Selain pengelolaan parkir yang memang dibuat untuk menjaga kondusifitas di lingkugan Taman Bendung Kamijoro. Warga juga memanfaatkan momen untuk berjualan. Aneka kuliner dijajakan oleh warga setempat. Walhasil, perputaran rupiah di Taman Bendung Kamijoro bisa mencapai Rp 2 juta perhari.

"Tentunya sangat bermanfaat bagi warga. Karena ini dulu kan lokasinya lahan tanam produktif bagi warga. Setelah dibangun bendungan ini wargs kehilangan sebagian penghasilan. Nah ini bisa menjadi tambahan," kata dia.

Untuk bisa berwisata di Taman Bendung Kamijoro, wisatawan cukup membayar parkir yang dikelola oleh warga senilai Rp 2 ribu untuk sepeda motor dan Rp 5 ribu untuk mobil. Tidak ada retribusi masuk lantaran kawasan ini belum diserahterimakan dari rekanan kepasa Balai Besar Wilayah Sungai Serayu Opak (BBWSSO) selaku pemrakarsa pembangunan.

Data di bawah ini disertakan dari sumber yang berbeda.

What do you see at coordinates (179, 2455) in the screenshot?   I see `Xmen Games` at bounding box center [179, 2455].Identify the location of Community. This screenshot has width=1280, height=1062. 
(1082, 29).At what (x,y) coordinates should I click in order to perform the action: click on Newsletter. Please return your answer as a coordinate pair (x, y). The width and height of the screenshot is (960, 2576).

Salah seorang wisatawan asal Purworejo, Jawa Tengah, Isditya Lucky (22) mengungkapkan bahwa dirinya tertarik berkunjung ke Taman Bendung Kamijoro usai melihat banyaknya postingan di Instagram. Ia mengaku banyak lokasi menarik di Taman Bendung Kamijoro yang menarik untuk diabadikan dan diunggah ke media sosial pribadinya.

"Lokasinya Instagramable. Tapi banyak banget pengunjungnya. Jadi harus bisa menyesuaikan kapan harus datang. Apalagi semua yang datang ke sini ngejar momen untuk lihat sunset ataupun sunrise," kata perempuan berkaca mata ini.